RESEARCH: INFLUENZA
FOLDING PROJECT #12422 PROFILE

This project researches miniproteins, tiny drug-like molecules that can block viruses like the flu. Scientists are using computer simulations to see how changing miniprotein designs affects their ability to bind to viral proteins and stop infection. This could lead to better treatments for infectious diseases.

Designed miniproteins are a class of biomolecules with intermediate sizes—larger than small-molecule drugs, but smaller than monoclonal antibodies.

Miniproteins can be computationally designed to tightly bind protein targets for use as potential therapeutics, a promising new avenue for treating infectious disease. Hemagglutinin is a viral fusion protein that allows H1 influenza A (HA) to bind sialic acid on cell surfaces, as well as being involved in the post-endocytosis mechanism of cellular infection.

The Baker lab at University of Washington has developed de novo designed miniproteins that bind hemagglutinin, and improved their binding through affinity maturation (Chevalier et al.

2017).

Many of the mutations seen in affinity-matured sequences are not found in the binding interface, and it remains an open question how these changes lead to higher affinity.

Furthermore, many of the computational predictions of how single-point mutations affect binding deviate significantly from the experimentally determined values.

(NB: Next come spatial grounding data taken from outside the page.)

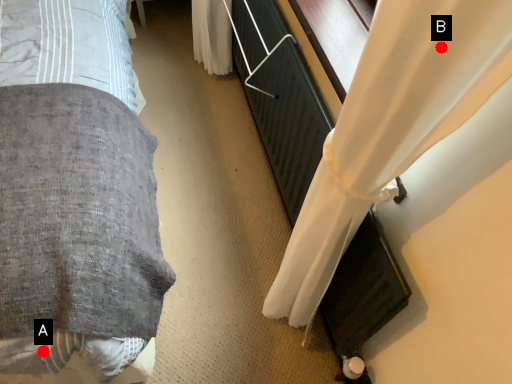 Question: Two points are circled on the image, labeled by A and B beside each circle. Which point is closer to the camera taking this photo?

Choices:
 (A) A is closer
 (B) B is closer

Answer: (B) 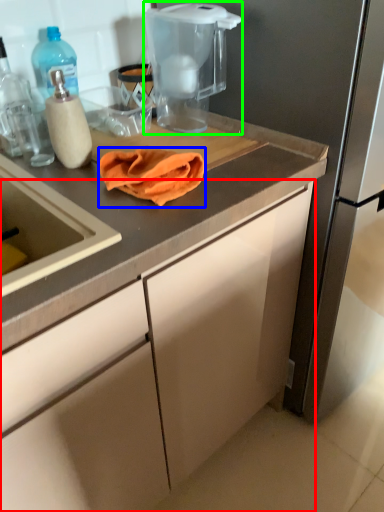 Question: Which is farther away from cabinetry (highlighted by a red box)? blanket (highlighted by a blue box) or home appliance (highlighted by a green box)?

Choices:
 (A) blanket
 (B) home appliance

Answer: (B) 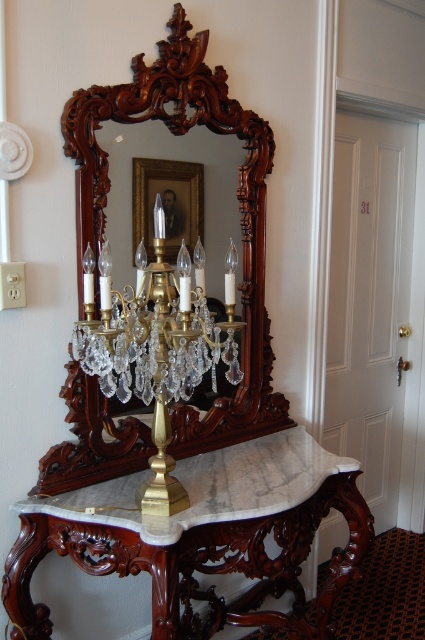 Between point (207, 516) and point (251, 435), which one is positioned in front?

Positioned in front is point (207, 516).

Is marble/carved wood table at center positioned in front of mahogany wood mirror at upper center?

Yes, it is.

Find the location of a particular element. marble/carved wood table at center is located at coordinates point(200,532).

Identify the location of marble/carved wood table at center. (200, 532).

Which is above, marble/carved wood table at center or brass/crystal chandelier at center?

Positioned higher is brass/crystal chandelier at center.

Does marble/carved wood table at center have a greater width compared to brass/crystal chandelier at center?

Indeed, marble/carved wood table at center has a greater width compared to brass/crystal chandelier at center.

This screenshot has height=640, width=425. Describe the element at coordinates (200, 532) in the screenshot. I see `marble/carved wood table at center` at that location.

Find the location of a particular element. The image size is (425, 640). marble/carved wood table at center is located at coordinates (200, 532).

Is mahogany wood mirror at upper center thinner than brass/crystal chandelier at center?

Incorrect, mahogany wood mirror at upper center's width is not less than brass/crystal chandelier at center's.

Between mahogany wood mirror at upper center and brass/crystal chandelier at center, which one is positioned higher?

mahogany wood mirror at upper center is above.

The height and width of the screenshot is (640, 425). Identify the location of mahogany wood mirror at upper center. [x=238, y=196].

Could all-atom molecular simulation approaches achieve more accurate predictions? In this set of simulations, we aim to use massively parallel expanded ensemble simulations to predict mutational effects on affinities to hemagglutinin.

By pairing these simulations with other simulations aimed at modeling the binding reactions of these miniproteins to hemagglutinin, we aim to have a relatively complete picture of a miniprotein-target binding reaction and how mutations affect it.

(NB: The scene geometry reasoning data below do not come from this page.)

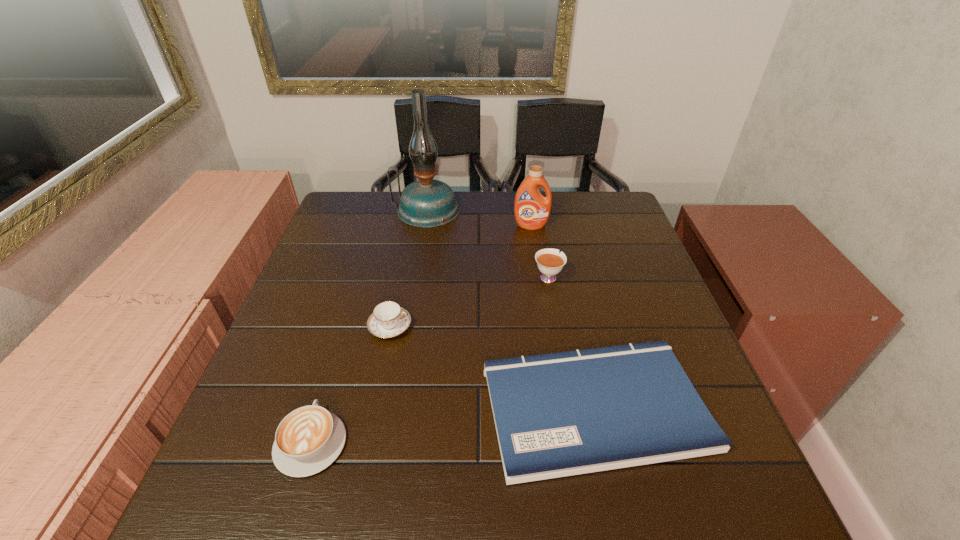 What are the coordinates of `cappuccino located at the near edge` in the screenshot? It's located at coord(309,439).

What are the coordinates of `paperback book that is at the near edge` in the screenshot? It's located at [561, 414].

Find the location of a particular element. object that is at the left edge is located at coordinates (309, 439).

Find the location of a particular element. The height and width of the screenshot is (540, 960). object located at the right edge is located at coordinates tap(561, 414).

At what (x,y) coordinates should I click in order to perform the action: click on object that is at the near left corner. Please return your answer as a coordinate pair (x, y). The image size is (960, 540). Looking at the image, I should click on (309, 439).

At what (x,y) coordinates should I click in order to perform the action: click on object that is positioned at the near right corner. Please return your answer as a coordinate pair (x, y). The width and height of the screenshot is (960, 540). Looking at the image, I should click on (561, 414).

Where is `free space at the far edge of the desktop`? The image size is (960, 540). free space at the far edge of the desktop is located at coordinates point(559,206).

Identify the location of blank area at the near edge. (374, 489).

The image size is (960, 540). Find the location of `free space at the left edge`. free space at the left edge is located at coordinates (320, 238).

Identify the location of free space at the right edge. The height and width of the screenshot is (540, 960). (588, 245).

These studies are a large-scale investigation on how miniprotein binding reactions work in atomic detail, towards a better understanding of computational design and modulation of miniprotein therapeutics.

miniproteins

Small engineered proteins used for therapeutic purposes.

Miniproteins are designed proteins smaller than antibodies but larger than small molecules. They can bind to specific targets like viruses or receptors in the body and are being researched as potential new treatments for diseases.

therapeutics

Substances used to treat or prevent diseases.

Therapeutics are medications and treatments that aim to cure, alleviate symptoms, or prevent diseases. This field involves extensive research and development of new drugs and therapies.

hemagglutinin

A viral protein that binds to sialic acid on host cell surfaces.

Hemagglutinin is a protein found on the surface of influenza viruses. It helps the virus attach to and infect cells by binding to sugar molecules called sialic acid present on cell membranes.

affinity maturation

The process of improving the binding affinity of an antibody or other biomolecule.

Affinity maturation is a biological process where antibodies are improved over time to bind more strongly to their target antigens. This often involves random mutations and selection for higher-affinity antibodies.

molecular simulation

A computer-based technique for modeling the behavior of molecules.

Molecular simulations use mathematical models to mimic the movement and interactions of atoms and molecules. This allows researchers to study complex biological processes at the atomic level.

expanded ensemble simulation

A type of molecular simulation that explores multiple energy states simultaneously.

Expanded ensemble simulations are used to study systems with large free energy landscapes. By sampling a wider range of energy states, they can provide more accurate predictions of complex biological phenomena.